Mahnmut cerró el libro.

—¿Cómo lo sabías? ¿Has aprendido telepatía ahora que te has quedado sin ojos?

—Todavía no —rumoreó el ioniano. El gran caparazón de cangrejo de Orphu estaba atado a la cubierta, a diez metros del lugar cercano a la proa donde se sentaba Mahnmut—. Algunos de tus silencios son más literarios que otros, eso es todo.

Mahnmut se puso en pie y se volvió hacia la puesta de sol. Los hombrecillos verdes corrían en los palos y en el obenque del ancla, preparando la nave para dormir.

—¿Por qué nos programaron a algunos de nosotros para que tengamos predisposición hacia los libros humanos? —-preguntó—. ¿Para qué puede servirle eso a un moravec ahora que la especie humana puede estar extinta?

—Yo mismo me he preguntado eso —dijo Orphu—. Koros III y Ri Po estaban libres de nuestra aflicción, pero debes de haber conocido a otros que estaban obsesionado con la literatura humana.

—Mi antiguo compañero, Urtzweil, leía y releía la versión de la Biblia del rey Jaime —dijo Mahnmut—. La estudió durante décadas.

—Sí —respondió Orphu—. Y yo y mi Proust —tarareó unas cuantas notas de
Me and My Shadow
—. ¿Sabes qué tienen en común todas esas obras sobre las que gravitamos, Mahnmut?
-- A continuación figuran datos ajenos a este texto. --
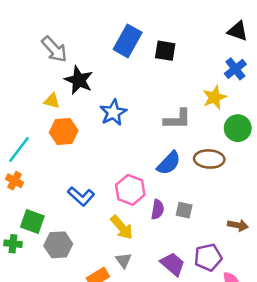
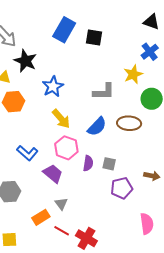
yellow arrow: (122, 227) -> (61, 119), moved
purple pentagon: (208, 257) -> (122, 188), moved
purple trapezoid: (173, 264) -> (53, 174), moved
Mahnmut se lo pensó un momento.

—No —dijo por fin.

—Son inagotables.

—¿Inagotables?

—Inagotables. Si fuéramos humanos, estas obras y novelas y poemas concretos serían como casas que siempre se abrieran a nuevas habitaciones, escaleras ocultas, desvanes por descubrir... ese tipo de cosa.
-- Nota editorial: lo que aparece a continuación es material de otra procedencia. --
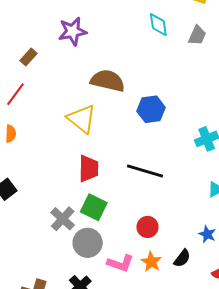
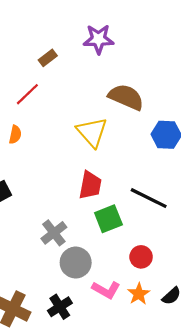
green square: (94, 207) -> (108, 219), moved, turned 32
—Aja —dijo Mahnmut, sin captar la metáfora.

—No pareces muy contento con el bardo hoy —dijo Orphu.

—Creo que su inagotabilidad me ha agotado —admitió Mahnmut.

—¿Qué está pasando en cubierta? ¿Hay mucha actividad?

Mahnmut se apartó de la puesta de sol. Tres cuartas partes de los miembros de la tripulación de HV del barco estaban trabajando en silencio y ataban y fijaban y soltaban y aseguraban el ancla. Sólo quedaban tres o cuatro minutos de luz antes de que entraran en hibernación: se tenderían, se enroscarían y se desconectarían durante la noche.

—¿Sientes las vibraciones en la cubierta? —le preguntó Mahnmut a su amigo. A excepción del olfato, era el último sentido que le quedaba a Orphu.

—No, sólo sé la hora que es —respondió el ioniano—. ¿Por qué no los ayudas?

—¿Cómo dices?

—Ayúdalos —repitió Orphu—. Eres un marinero capaz. O al menos distingues la proa de la popa. Échales una mano... o tu equivalente moravec más cercano.

—Los estorbaría. —Mahnmut contempló el rápido trabajo y la precisión de los hombrecillos verdes. Se escurrían por las jarcias y mástiles como en los vídeos que había visto sobre monos—. Nosotros no tenemos telepatía —añadió—, pero estoy seguro de que ellos sí. No necesitan mi ayuda.

—Tonterías —dijo Orphu—. Hazte útil. Voy a seguir leyendo a
monsieur
Swann y su infiel amiga.

Mahnmut vaciló un momento, pero luego guardó el insustituible libro de sonetos en su mochila, trotó hasta el centro de la cubierta, y colaboró para arriar la vela latina. Al principio los HV detuvieron su trabajo sincronizado y se le quedaron mirando, los ojos negros como botones de antracita en aquellas caras verdes y sin rasgos, pero luego le hicieron sitio y Mahnmut, contemplando el sol poniente y respirando el limpio aire marciano, se puso a trabajar con todas sus ganas.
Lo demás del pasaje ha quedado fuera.